If North Carolina had owned a vanilla stock-and-bond index portfolio instead of shifting into alternative assets, it would have earned an additional $20 billion over the seven years through June 2016, estimates Ron Elmer, an accountant and indexing advocate. Elmer ran unsuccessfully in the Democratic primary for North Carolina treasurer last year before throwing his support behind Folwell.

Four-fifths of the fees paid by North Carolina’s pension fund last year went to private equity, hedge fund, and other alternative assets that accounted for about one-fifth of the state’s investments. Investing in alternatives also includes extra costs for such things as sending state employees to annual fund meetings, according to Folwell.

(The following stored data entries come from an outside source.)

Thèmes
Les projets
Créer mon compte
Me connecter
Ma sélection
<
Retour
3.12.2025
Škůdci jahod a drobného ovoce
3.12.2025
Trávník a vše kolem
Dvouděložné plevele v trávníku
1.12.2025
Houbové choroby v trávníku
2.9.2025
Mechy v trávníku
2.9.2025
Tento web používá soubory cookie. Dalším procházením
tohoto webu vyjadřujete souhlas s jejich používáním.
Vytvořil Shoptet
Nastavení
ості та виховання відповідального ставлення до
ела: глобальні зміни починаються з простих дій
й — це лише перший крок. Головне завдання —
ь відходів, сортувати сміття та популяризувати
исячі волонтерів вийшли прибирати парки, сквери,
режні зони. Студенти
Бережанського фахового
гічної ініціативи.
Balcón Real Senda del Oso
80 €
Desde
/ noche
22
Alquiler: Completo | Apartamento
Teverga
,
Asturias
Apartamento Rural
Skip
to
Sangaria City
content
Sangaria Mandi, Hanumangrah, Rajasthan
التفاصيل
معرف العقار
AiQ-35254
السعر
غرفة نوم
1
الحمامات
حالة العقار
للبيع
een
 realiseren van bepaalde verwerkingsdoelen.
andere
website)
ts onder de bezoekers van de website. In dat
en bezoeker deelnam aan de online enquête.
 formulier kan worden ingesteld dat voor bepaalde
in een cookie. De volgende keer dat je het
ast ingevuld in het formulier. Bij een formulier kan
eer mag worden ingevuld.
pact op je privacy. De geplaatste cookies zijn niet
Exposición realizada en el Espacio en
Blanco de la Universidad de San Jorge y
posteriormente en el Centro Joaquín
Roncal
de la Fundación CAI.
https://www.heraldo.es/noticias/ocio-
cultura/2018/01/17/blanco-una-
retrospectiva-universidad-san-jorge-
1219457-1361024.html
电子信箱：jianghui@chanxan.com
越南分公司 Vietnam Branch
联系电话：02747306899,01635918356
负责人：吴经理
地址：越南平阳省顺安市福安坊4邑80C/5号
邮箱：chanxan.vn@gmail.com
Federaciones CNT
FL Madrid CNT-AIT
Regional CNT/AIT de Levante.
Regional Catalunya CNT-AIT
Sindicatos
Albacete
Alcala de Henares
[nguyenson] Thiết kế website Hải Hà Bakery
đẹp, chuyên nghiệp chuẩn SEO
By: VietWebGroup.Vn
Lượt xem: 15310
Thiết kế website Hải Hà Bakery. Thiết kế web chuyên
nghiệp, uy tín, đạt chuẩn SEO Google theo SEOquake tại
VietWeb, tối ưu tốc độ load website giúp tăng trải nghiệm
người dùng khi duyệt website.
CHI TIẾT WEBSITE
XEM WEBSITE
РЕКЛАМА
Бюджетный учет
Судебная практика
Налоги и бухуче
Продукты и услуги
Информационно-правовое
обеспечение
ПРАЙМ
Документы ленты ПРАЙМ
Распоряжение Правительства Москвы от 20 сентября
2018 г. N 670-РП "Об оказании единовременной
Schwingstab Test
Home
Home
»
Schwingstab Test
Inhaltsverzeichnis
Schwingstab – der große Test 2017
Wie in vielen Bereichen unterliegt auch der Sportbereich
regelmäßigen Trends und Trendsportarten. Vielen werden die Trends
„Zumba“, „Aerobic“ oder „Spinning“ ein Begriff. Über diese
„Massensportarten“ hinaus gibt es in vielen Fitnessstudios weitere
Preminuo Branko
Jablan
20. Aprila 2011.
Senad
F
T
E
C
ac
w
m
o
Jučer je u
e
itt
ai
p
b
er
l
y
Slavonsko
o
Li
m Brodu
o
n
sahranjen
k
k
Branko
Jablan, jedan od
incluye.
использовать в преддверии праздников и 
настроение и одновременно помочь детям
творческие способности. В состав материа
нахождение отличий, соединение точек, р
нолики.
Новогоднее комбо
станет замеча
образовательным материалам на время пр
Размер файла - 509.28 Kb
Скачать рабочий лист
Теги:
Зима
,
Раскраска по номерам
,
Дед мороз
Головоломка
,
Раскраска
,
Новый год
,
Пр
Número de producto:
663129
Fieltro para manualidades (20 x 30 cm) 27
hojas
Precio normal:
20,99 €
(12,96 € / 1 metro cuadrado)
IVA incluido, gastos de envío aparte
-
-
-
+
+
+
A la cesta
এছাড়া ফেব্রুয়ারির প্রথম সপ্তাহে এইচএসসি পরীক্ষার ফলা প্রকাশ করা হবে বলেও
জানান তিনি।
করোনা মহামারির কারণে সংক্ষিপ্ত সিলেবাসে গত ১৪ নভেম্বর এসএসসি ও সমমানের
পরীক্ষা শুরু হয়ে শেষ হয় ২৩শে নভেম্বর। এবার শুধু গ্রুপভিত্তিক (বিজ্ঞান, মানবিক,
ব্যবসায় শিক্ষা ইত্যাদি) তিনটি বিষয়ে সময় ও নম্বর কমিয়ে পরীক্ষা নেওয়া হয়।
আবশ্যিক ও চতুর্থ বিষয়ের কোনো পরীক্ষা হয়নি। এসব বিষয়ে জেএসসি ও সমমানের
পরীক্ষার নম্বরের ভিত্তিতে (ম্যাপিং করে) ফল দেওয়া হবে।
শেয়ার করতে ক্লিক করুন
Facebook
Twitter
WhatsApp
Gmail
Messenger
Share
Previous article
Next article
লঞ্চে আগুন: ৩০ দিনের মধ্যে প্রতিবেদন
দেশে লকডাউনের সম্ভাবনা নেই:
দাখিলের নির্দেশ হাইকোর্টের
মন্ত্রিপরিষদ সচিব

Since taking office, he’s been calling money managers to ask about performance, costs‚ and whether they’d work for less. During one call, he says, Robert Kapito, president of BlackRock Inc., tested Folwell on his claim to be a mechanic by asking where the gas goes into a 1951 Cadillac coupe. The New York-based company manages about $15 billion for the state, the majority of which is in low-cost index funds. A spokesman for BlackRock says it applauds Folwell’s focus on getting value for the fund's money.

Folwell says when he replied that the fill pipe is in the taillight, the BlackRock boss said the treasurer had passed his test. “I said, ‘We may talk with an accent, but we don’t think with one,’” says Folwell. “The purpose of these phone calls was for the managers to pass our test, not for us to pass theirs.”